Consider the origins of the modern-day corporation. Corporations started during the period when guilds were common in England. Guilds faced challenges such as finding a way to gather enough capital to automate the manufacturing process, and determining what would happen to the wealth generated by one family when the eldest in that family died. Guilds also faced issues around the succession of leadership in an organization and the development of tools needed to support other businesses in the village.
All of the above-mentioned challenges led to the development of the corporation. The corporation would serve as an entity that could accumulate capital and support the guild in perpetuity. But the objective was not just to help individual guilds. The objective, in large part, was to support the community; because by supporting the businesses in the community, the wealth of the village improved.
The corporation not only provided services and care for guild members, it also created a power base to fend off the government and help ensure that the guild generated profits so it could reinvest in its own products and workers in order to grow over time—in other words, so it could sustain itself. Ultimately, the corporation allowed guilds to grow and remain stable over time.
Fast forward
Business schools have historically focused all of their attention on making money and ignored the other objectives of the corporation—sustain individual and community wealth. While there is considerable conversation about reintroducing these objectives into business, there are also many reasons why they are not widely incorporated into traditional business education programs or shareholder reports.
For one, profit is easily measured and dividends are tangible assets that can be easily seen. Business students can easily measure and compare one company’s profits against another’s. Analysts can compare one company to another with the simple assessment of the financial performance without having to deal with the other positive and negative impacts the corporation might have on the communities in which it operates.
Other side of the coin
The business school approach is just one way to change the way businesses view financial returns. There is a growing group of investors who recognize that their investments have impacts beyond financial return.
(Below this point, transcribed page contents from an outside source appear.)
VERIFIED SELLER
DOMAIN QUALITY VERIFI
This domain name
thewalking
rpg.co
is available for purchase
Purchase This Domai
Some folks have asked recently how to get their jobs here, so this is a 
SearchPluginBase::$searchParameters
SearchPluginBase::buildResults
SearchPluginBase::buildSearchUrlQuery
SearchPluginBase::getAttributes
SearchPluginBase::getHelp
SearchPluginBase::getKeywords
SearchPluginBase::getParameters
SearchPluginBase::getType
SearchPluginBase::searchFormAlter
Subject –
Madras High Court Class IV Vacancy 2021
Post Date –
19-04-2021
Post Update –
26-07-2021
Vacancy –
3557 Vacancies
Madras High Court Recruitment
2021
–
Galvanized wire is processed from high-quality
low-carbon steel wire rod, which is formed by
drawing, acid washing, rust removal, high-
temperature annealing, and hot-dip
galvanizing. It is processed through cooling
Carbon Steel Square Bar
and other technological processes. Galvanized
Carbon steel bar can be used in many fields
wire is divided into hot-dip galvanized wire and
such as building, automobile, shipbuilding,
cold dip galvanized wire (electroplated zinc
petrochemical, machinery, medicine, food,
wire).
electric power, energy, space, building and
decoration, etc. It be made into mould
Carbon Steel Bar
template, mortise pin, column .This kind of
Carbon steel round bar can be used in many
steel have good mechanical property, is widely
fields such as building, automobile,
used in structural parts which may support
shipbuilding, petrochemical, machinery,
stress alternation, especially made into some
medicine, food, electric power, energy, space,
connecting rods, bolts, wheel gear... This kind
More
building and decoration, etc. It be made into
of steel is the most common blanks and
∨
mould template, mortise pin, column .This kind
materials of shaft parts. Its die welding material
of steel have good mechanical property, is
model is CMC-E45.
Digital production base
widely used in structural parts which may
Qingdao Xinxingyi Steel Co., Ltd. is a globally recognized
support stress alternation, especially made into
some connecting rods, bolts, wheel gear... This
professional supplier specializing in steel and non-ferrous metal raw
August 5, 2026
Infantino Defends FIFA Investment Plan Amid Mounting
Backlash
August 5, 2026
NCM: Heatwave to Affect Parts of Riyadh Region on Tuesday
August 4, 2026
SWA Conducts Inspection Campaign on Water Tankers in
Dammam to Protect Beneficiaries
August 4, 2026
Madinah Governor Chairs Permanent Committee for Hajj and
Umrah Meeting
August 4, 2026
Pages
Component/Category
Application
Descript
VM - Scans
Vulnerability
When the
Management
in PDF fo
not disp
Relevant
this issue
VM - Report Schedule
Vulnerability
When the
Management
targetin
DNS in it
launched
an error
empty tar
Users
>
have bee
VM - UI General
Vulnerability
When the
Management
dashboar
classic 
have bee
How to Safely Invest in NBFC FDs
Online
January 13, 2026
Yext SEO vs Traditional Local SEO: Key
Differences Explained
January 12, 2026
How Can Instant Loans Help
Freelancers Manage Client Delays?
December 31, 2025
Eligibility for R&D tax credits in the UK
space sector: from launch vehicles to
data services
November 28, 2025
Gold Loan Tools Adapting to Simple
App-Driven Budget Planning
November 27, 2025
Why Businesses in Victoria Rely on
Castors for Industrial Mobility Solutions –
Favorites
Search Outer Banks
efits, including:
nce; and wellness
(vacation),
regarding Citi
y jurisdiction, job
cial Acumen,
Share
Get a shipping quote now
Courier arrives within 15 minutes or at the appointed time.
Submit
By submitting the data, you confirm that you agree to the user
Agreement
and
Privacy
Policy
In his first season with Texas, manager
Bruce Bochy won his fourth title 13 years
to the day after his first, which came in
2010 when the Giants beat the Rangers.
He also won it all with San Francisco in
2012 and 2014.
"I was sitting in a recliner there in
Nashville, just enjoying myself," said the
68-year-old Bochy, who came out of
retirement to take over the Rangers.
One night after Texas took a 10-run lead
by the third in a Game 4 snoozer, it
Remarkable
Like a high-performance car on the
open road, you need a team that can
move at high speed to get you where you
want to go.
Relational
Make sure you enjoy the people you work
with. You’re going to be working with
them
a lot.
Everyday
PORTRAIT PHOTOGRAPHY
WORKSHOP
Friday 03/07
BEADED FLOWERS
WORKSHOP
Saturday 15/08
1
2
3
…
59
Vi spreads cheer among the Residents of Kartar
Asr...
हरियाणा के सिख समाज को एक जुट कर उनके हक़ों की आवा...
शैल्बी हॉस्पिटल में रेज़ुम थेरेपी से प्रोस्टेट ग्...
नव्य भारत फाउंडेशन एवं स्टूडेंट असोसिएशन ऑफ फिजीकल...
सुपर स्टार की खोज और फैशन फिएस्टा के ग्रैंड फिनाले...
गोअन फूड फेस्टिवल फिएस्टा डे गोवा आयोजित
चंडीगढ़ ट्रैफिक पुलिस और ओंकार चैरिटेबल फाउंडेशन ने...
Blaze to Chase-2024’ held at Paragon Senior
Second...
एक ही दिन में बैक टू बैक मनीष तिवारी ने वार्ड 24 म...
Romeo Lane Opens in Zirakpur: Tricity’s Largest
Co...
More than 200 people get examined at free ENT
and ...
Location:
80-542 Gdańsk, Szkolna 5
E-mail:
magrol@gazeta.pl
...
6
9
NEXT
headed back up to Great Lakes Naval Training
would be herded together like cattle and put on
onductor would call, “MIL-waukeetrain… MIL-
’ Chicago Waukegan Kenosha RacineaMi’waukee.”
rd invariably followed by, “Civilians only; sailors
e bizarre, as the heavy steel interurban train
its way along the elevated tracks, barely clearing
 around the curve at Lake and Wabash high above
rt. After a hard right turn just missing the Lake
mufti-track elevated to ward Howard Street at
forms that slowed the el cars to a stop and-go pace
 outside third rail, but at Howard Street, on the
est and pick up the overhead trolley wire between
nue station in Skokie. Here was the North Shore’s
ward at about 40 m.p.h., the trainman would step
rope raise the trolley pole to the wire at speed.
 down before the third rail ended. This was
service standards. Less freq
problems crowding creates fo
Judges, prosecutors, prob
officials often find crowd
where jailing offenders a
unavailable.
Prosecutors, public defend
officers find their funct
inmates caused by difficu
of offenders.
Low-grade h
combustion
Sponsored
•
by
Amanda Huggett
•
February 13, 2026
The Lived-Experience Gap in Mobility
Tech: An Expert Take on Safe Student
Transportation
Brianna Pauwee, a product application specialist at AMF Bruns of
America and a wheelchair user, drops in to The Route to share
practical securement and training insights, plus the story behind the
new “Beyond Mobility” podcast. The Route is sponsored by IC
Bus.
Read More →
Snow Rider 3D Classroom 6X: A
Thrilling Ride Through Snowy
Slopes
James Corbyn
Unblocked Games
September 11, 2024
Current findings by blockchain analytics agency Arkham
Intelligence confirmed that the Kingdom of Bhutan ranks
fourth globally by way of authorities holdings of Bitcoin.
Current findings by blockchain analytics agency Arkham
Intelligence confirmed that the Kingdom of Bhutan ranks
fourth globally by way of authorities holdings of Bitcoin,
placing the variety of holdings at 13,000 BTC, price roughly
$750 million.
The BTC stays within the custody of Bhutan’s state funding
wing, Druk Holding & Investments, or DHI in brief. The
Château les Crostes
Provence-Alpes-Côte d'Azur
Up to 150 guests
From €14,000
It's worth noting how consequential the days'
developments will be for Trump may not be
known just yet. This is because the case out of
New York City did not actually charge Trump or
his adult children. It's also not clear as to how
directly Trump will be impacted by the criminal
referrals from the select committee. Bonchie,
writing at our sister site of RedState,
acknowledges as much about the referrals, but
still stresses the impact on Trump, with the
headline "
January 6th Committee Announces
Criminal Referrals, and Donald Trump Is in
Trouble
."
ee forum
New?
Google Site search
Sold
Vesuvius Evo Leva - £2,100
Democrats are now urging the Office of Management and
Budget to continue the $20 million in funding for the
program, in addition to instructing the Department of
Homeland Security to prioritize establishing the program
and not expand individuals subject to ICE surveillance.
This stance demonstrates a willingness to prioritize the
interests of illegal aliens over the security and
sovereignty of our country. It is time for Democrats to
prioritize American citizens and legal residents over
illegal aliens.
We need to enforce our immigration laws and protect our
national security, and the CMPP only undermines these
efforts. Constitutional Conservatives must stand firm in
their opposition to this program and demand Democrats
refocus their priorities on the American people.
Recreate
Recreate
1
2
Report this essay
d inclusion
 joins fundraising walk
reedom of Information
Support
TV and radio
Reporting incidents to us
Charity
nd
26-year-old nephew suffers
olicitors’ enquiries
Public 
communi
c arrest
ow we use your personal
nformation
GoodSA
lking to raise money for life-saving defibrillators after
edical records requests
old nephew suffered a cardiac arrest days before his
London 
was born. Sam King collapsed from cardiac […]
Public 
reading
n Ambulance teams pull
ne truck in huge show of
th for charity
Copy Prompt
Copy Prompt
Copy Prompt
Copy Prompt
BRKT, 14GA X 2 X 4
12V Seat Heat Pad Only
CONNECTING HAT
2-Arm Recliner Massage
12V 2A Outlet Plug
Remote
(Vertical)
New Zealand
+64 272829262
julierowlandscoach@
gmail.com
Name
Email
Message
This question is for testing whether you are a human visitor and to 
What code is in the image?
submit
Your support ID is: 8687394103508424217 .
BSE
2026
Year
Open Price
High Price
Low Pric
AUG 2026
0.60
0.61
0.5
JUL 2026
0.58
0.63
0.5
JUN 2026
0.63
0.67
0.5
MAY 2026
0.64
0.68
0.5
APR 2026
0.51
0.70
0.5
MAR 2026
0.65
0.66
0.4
Unlike the traditional profit-focused investors, “socially responsible investors” place value on benefits other than just financial returns. They expect to see wealth generated across the productive employees of the company; community wealth enhanced by the company’s activities; and opportunities created for other entrepreneurs outside the company they have invested in. More importantly, they expect to realize a return on investment over a long period of time rather than in the short term, as the quarter-to-quarter model provides.